Coral Castle – A Story about Unrequited Love, Dedication & a Genius Mind
In the arithmetic of love, one plus one equals everything, and two minus one equals nothing.
I was planning to dedicate this post to a Valentine’s Day, which is far behind. The matter is, the trip, we took to celebrate the holiday, happened later. And yet, is there any way to be late for the story of LOVE? I have heard and read many stories of love, passionate or platonic, virtual or bitter, but I have never been so touched by this story of unrequited love. It is about a man, who loved only one woman all his life, and a genius inside of him created a masterpiece, a mystery. It is known as the Coral Castle, located in Homestead, Florida. It is a 40-minute drive south off Miami. If you have been a frequent visitor to Miami and feel like ‘been-there-done-that’, you may try something different this time. In any case, I invite you on this virtual journey with me, as the story is not only about love, but also about a genius mind.
It all started in the 1920s when Edward Leedskalnin, originally from Latvia, moved to Florida. His health condition made him seek better climate. His broken heart condition made him look for some output of accumulated unspent love energy. Back in his native country, his fiancee, referred by him as “Sweet Sixteen”, canceled the wedding the day before, and left him suffering so much, that he never looked for someone else. Many years passed, but Ed remained loyal to the Love of his Life. Right after moving to Florida, he devoted the next 20 plus years to building an open air castle, carved of enormously heavy coral rocks. It is not your typical castle, which you’d expect to see. There was no heavy machinery involved, or multiple human workforce. It is more of an engineering masterpiece, implemented by one guy, who was a bit over 5 ft tall and of 100 pounds weight. He used only basic tools and worked at night, by the light of the lantern, so no one could see him. What is his secret? It has not been discovered since then. When asked, Ed himself used to answer: “I understand the laws of weight and leverage and I know the secrets of the people who built the pyramids (being those at the site at Giza in Egypt).”
All the details about this construction are astonishing:
- The castle walls were built of coral stones. Most of these gigantic rocks weighed 5 tons, with the biggest one 30 tons. The total weight of rocks used (carved and moved!) being over 1000 tons!

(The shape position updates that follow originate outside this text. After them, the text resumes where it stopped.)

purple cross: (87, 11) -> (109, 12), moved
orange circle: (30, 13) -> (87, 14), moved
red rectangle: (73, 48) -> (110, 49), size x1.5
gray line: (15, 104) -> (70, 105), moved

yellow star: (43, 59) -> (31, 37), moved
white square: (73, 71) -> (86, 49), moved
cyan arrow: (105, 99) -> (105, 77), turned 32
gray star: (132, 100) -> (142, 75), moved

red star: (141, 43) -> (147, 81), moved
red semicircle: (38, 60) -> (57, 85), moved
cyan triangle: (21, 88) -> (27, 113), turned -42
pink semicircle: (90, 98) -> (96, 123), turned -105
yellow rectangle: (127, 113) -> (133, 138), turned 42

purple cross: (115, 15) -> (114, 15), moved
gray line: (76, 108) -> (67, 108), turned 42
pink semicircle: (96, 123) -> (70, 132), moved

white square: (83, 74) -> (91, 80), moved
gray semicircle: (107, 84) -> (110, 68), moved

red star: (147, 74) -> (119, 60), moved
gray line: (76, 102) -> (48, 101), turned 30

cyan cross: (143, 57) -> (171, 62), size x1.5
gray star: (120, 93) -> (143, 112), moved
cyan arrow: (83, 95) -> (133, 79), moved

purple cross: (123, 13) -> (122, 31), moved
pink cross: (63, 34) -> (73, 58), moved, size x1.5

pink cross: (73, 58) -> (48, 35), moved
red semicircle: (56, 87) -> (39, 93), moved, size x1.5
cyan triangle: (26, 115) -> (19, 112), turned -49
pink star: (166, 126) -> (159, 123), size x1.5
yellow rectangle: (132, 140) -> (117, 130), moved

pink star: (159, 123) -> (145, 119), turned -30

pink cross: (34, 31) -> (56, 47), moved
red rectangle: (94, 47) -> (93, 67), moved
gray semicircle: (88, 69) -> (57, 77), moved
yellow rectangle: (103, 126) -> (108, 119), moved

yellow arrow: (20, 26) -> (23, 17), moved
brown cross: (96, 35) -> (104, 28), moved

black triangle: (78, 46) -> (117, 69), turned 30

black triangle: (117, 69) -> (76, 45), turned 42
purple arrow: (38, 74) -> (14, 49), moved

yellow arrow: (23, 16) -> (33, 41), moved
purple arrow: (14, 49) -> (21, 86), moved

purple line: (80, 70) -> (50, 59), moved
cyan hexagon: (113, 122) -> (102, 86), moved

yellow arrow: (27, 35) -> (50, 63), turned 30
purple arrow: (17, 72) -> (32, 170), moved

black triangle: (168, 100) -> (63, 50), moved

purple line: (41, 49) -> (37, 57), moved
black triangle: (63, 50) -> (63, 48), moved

- All the work was done by a single person. He carved, pushed and lifted the coral himself by means of simple tools, many of which he created himself.
- There are many symbols and functional devices throughout the castle. You can see the planets, made of rocks: Mars, Saturn and crescent Moons. There are two holes drilled in two parallel rock constructions; when lined up, you can see Polaris. There is a pressure cooker, created by Ed and preserved well until these days. There is a room, containing original tools used for building the castle. There is a rotating gate, which is a 9 ton perfectly balanced coral rock.
- Surprisingly, all the chairs made of rocks are not uncomfortable! I mostly enjoyed sitting in a rocking chair, where many years ago Ed used to sit with his eyes closed, supposedly meditating or maybe visiting other planets?
The most uncomfortable chair in the castle was intended for the would-be mother-in-law.:-)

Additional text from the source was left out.